As a corollary, suppose that \(\dim{V} = \dim{W}\), where \(V\) is finite dimensional. Then, the linear map \(T\colon V \to W\) is injective iff \(T\) is surjective.

Consider a linear bijection \(L\colon V \to V\). Note that the inverse map \(L^{-1}\) is also linear. With this, we begin our proof of the theorem.

Let \(k = \dim(\kernel{T}) \leq \dim(V) = n\), and let \(\{\v_1, \dots \v_k\}\) be a basis of \(\kernel{T}\). Using the Replacement Theorem, we extend this basis to of \(V\), \(\beta = \{\v_1, \dots, \v_k, \v_{k + 1}, \dots, \v_n\}\). Note that \(\{T(\v_{1}), \dots, T(\v_n)\}\) spans \(\image{T}\). For \(i = 1, \dots, k\), \(T(\v_i) = \ve0\). Thus, we claim that \(\{T(\v_{k + 1}), \dots, T(\v_n)\}\) is a basis of \(\image{T}\). To do this, it is sufficient to show that this set is linearly independent. Suppose that for \(\lambda_i \in F\), \[ \lambda_{k + 1}T(\v_{k + 1}) + \dots + \lambda_nT(\v_n) = \ve0. \] Using linearity, we see that \(T(\sum {\lambda_i\v_i}) = \ve0\). We thus find \(\mu_1, \dots, \mu_k\) such that \[ \lambda_{k + 1}\v_{k + 1} + \dots + \lambda_n\v_n = \ve0 = \mu_1\v_1 + \dots + \mu_k\v_k. \] From the linear independence of \(\beta\), we see that \(\lambda_i = \mu_i = 0\), so the set \(\{\v_{k + 1}, \dots, \v_{n}\}\) is linearly independent, hence a basis of \(\image{T}\). Thus, \(\dim(\image{T}) = n - k\), which proves the theorem.

Vector spaces of linear maps

We denote \[ \L(V, W) = \{T\colon V \to W, T \text{ is a linear map}\}.\] We also use the shorthand \(\L(V, V) = \L(V)\).

It is easily seen that \(\L(V, W)\) is a vector space, with the standard definitions of addition and scaling of functions. The zero map \(\mathbb{O}\) is its additive identity.

Question: What is the dimension of \(\L(\R, \R^n)\)?
Response: Consider \(T \in \L(\R, \R^n)\).
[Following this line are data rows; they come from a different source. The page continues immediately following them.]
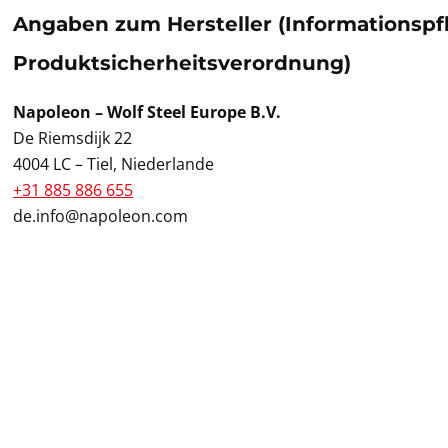
Angaben zum Hersteller (Informationspf
Produktsicherheitsverordnung)
Napoleon – Wolf Steel Europe B.V.
De Riemsdijk 22
4004 LC – Tiel, Niederlande
+31 885 886 655
de.info@napoleon.com
Pr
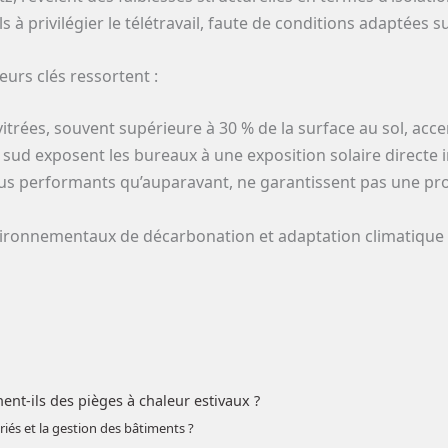
s à privilégier le télétravail, faute de conditions adaptées su
eurs clés ressortent :
trées, souvent supérieure à 30 % de la surface au sol, accent
sud exposent les bureaux à une exposition solaire directe inte
plus performants qu’auparavant, ne garantissent pas une pr
nvironnementaux de décarbonation et adaptation climatique 
ent-ils des pièges à chaleur estivaux ?
ariés et la gestion des bâtiments ?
Since \(\{1\}\) is a basis of \(\R\), \(T\) is fully determined by \(T(1)\). Thus, we look at the evaluation map \[ \ev\colon \L(\R, \R^n) \to \R^n, \quad T \mapsto T(1). \] This is clearly a linear map. Furthermore, we note that \(\ev\) is a bijection, since there is always a linear map \(T\) such that \(T(1) = \v\) given any \(\v \in \R^n\), namely \(T(\lambda) = \lambda\v\) for all \(\lambda \in R\). Also, this is the only possible map because of the linearity of \(T\). This means that \(\ev^{-1}\) is also a linear bijection. Thus, we have an identification between elements of \(\L(\R, \R^n)\) and \(\R^n\), in the form of the linear isomorphism \(\ev\). We will later see that this means \(\dim\L(\R, \R^n) = n\).

Note that we can similarly identify elements of \(\L(\R^n, \R^m)\) with elements of \(M_{m\times n}(\R)\).

Linear isomorphisms

A linear isomorphism \(T\colon V \to W\) is a linear map which is injective and surjective.

Two vector spaces are called isomorphic if there exists a linear isomorphism between them.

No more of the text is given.